> [What you will do]:
Using the listing below, set down each line from the line containing "عن مكتبة فورريد" through the line containing "تطبيق مكتبة فورريد", both ends included, exactly and with nothing added.
(Material for this task begins)
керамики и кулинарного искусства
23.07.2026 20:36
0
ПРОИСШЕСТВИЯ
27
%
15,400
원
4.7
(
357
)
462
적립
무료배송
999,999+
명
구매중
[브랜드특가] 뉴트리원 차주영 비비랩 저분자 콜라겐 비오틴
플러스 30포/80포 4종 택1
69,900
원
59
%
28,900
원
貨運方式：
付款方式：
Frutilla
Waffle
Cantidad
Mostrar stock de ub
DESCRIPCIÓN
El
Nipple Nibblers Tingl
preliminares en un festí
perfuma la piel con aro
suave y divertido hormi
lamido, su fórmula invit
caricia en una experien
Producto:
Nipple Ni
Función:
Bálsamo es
(Material for this task ends)
(Material for this task begins)
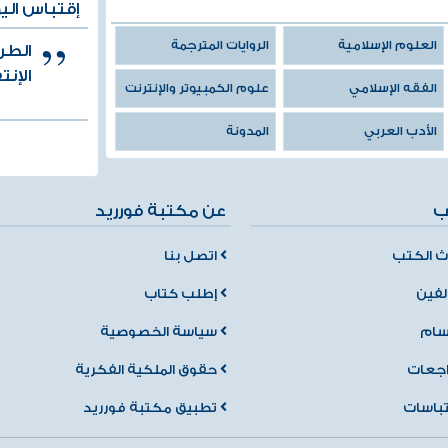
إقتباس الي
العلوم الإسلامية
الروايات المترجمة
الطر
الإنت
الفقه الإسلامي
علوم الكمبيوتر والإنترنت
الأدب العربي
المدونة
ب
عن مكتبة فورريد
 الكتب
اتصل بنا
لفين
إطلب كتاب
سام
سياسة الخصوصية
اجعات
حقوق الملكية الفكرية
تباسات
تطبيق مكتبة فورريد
(Material for this task ends)
> [Answer box]:
عن مكتبة فورريد
 الكتب
اتصل بنا
لفين
إطلب كتاب
سام
سياسة الخصوصية
اجعات
حقوق الملكية الفكرية
تباسات
تطبيق مكتبة فورريد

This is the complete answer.